Erdogans Präsidialsystem - eine Bilanz
11. Juli 2020Der Reform des türkischen Regierungssystems ging eine monatelange Schlammschlacht zwischen Gegnern und Befürwortern voraus. Die Regierung argumentierte, dass mit dem neuen System Entscheidungen "schneller, effektiver und stabiler" gefällt werden könnten - zudem würde Bürokratie abgebaut werden. Die Opposition wiederum vertrat die Meinung, dass dieser Schritt zu einer "Ein-Mann-Herrschaft führen werde. Manche Kritiker sahen sogar in dem neuen Regierungssystem einen Sargnagel für die türkische Demokratie.
Beim Verfassungsreferendum im April 2017setzten sich die Befürworter hauchdünn gegen die Skeptiker durch: 51,4 Prozent Wähler kreuzten "evet" - "ja" - auf dem Wahlzettel an, ein Vorsprung von knapp drei Prozentpunkten gegenüber den ablehnenden Stimmen. Im Juli 2018 war es dann soweit: Das Präsidialsystem wurde eingeführt - das türkische Staatsoberhaupt hat seitdem so weitreichende Machtbefugnisse, wie niemals zuvor. Das Parlament in Ankara hat deutlich weniger Kompetenzen, als vor der Reform.

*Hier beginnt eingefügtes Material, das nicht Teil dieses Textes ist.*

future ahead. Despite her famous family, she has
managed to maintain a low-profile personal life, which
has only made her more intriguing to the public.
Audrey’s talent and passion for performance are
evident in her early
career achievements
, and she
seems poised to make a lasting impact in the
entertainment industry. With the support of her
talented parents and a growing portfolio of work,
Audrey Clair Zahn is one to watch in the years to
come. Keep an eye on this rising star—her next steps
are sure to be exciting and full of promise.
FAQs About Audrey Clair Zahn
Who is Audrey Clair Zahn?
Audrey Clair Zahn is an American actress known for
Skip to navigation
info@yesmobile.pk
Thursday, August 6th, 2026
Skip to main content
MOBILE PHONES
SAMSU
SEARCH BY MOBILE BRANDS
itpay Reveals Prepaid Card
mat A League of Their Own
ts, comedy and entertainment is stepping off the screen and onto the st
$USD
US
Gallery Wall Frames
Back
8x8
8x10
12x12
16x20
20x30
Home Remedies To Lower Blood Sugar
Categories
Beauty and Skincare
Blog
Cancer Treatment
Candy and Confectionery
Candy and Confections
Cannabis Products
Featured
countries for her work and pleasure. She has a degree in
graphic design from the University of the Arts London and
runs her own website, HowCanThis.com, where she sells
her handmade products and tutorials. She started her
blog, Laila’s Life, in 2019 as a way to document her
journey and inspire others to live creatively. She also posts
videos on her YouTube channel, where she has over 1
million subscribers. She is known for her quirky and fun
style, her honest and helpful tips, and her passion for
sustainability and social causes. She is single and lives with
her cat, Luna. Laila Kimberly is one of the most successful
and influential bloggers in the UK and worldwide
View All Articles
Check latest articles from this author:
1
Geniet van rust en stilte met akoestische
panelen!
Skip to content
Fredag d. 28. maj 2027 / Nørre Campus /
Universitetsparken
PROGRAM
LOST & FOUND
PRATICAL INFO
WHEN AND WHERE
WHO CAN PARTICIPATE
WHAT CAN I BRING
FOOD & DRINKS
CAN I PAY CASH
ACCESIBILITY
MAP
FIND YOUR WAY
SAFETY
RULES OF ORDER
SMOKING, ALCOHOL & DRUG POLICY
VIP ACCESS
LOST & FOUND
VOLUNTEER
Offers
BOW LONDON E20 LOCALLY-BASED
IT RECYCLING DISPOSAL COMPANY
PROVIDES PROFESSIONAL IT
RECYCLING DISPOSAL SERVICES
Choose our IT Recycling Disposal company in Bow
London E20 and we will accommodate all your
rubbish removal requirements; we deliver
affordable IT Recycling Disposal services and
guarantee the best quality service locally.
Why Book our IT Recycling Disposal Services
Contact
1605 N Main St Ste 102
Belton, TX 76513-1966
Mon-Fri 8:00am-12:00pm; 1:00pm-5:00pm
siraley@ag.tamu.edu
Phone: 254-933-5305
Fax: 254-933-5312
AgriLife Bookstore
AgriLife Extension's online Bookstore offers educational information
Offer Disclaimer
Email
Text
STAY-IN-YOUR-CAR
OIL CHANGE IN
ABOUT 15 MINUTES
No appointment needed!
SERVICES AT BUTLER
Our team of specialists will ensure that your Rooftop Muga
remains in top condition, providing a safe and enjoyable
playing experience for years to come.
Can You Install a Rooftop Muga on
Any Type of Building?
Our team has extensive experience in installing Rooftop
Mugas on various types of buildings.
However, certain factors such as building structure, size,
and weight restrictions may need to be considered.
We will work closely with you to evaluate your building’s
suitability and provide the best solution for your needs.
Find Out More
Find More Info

Erdogan regiert per Dekret
Die Meinungen zum Präsidialsystem gehen zwischen Opposition und Regierung auch heute noch klar auseinander: Während Präsident Erdogan und seine Regierung stets von mehr Effizienz sprechen, haben sich aus Sicht der Gegner die Befürchtungen bewahrheitet.
Ausschlaggebend für diese skeptische Haltung ist vor allem, dass Erdogan in den vergangenen zwei Jahren sehr häufig einen Aspekt seiner neuen Macht nutzte und seine Entscheidungen per Dekret durchsetzte: 64 Mal verfügte der türkische Präsident solchen Verordnungen, 2229 einzelne Gesetzesartikel boxte er durch - ganz ohne parlamentarische Beratung und Abstimmung. Zum Vergleich: Das türkische Parlament mit seinen 600 Abgeordneten hatte nur bei 104 Gesetzen - die insgesamt 1493 Artikel enthielten - ein Mitspracherecht.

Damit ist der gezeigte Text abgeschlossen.